And Garza's triceps cramped in his last start, then he left the club to witness the birth of his child, and could pitch again as early as Monday, which is the day before the deadline. That's assuming his triceps is OK.
And Dempster has made it quite clear that, all things considered, he'd prefer to pitch for the Los Angeles Dodgers, a decision that for the moment has left the Atlanta Braves and the Chicago Cubs hanging, but helps the Dodgers a lot. For one, they've had what amounts to an exclusive negotiating window with Theo Epstein and/or Jed Hoyer. For another, Dempster's rigidity just might keep him out of Atlanta, Arizona, St. Louis and even Washington, against whom the Dodgers figure to be fighting for a playoff spot.
Five days from the actual deadline, here's where we stand on the pitching front:
[Tim Brown's Power Rankings: Reds rise, Mets tumble, No. 1 doesn't change ]
Unable to reach a contract agreement with Greinke and buried in the NL Central, Brewers GM Doug Melvin told USA Today the right-hander would be traded. Presumably, that gives Melvin until Sunday, when Greinke is scheduled to make his next start. Think Angels, Rangers, White Sox and maybe the Orioles and Red Sox.
Shields has made his last start until the deadline and has drawn interest from a handful of clubs. A team that scouted him recently said his velocity remains plenty good enough, but that his pitches lack last season's life and command. The scout concluded Shields' 249⅓ innings from 2011 weakened him for 2012. That said, Shields remains a commodity. The Angels like him, as do the Dodgers and Braves.
The Cubs have asked a lot for Garza, who is effective, durable and better than his record (5-7 in '12, 57-61 career) suggests. Early on, when teams called on Garza, the Cubs guided the conversations to Dempster. Indeed, the Cubs traded Dempster to the Braves, then Dempster didn't cooperate, which means Dempster is still a Cub and the Braves are still in need of a starting pitcher. In the end, the Dodgers like the pitcher, the pitcher likes the Dodgers, and the Cubs want to move him. So, something likely can be worked out by Tuesday.

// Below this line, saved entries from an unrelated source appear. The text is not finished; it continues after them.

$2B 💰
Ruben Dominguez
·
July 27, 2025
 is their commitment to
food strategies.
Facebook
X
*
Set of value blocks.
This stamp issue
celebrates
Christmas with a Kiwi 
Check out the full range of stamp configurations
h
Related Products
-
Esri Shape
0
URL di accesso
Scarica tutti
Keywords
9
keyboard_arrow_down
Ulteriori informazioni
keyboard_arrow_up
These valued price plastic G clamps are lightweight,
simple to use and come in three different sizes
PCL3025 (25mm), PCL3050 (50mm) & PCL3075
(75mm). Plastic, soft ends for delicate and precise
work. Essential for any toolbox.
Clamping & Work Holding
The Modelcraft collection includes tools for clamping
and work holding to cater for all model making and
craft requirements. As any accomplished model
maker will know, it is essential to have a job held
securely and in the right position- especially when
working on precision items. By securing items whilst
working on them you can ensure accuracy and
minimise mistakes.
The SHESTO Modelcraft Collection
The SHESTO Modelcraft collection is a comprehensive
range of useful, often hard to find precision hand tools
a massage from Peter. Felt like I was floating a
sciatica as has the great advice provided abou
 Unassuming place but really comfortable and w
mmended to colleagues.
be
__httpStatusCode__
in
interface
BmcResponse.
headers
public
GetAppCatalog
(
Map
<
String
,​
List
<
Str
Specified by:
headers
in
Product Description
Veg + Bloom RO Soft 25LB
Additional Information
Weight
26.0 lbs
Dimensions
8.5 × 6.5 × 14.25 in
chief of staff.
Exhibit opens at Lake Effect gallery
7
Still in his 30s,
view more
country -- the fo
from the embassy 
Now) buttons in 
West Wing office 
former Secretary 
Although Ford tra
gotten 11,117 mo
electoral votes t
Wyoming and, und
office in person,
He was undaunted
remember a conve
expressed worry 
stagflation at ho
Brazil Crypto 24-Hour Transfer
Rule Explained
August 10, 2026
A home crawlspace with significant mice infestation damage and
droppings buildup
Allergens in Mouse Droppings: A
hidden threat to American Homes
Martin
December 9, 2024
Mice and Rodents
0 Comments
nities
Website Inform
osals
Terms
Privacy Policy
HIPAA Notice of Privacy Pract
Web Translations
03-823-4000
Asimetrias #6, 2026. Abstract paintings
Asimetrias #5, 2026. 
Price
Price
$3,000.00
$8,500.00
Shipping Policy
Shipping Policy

The Marlins have a decision to make. Actually, first they have to decide how big of a mess they are, then make a decision. That is, are they close enough to being a good team that it can be restructured around Josh Johnson? Then, do they trust that Johnson can be an elite pitcher again? One thing for sure: If they sell Johnson today, they'd be selling low.
Finally, the newcomer to deadline rumors is Cliff Lee, who could be shoved out of Philadelphia by the Cole Hamels contract. Wouldn't it make sense if Lee returned to Texas?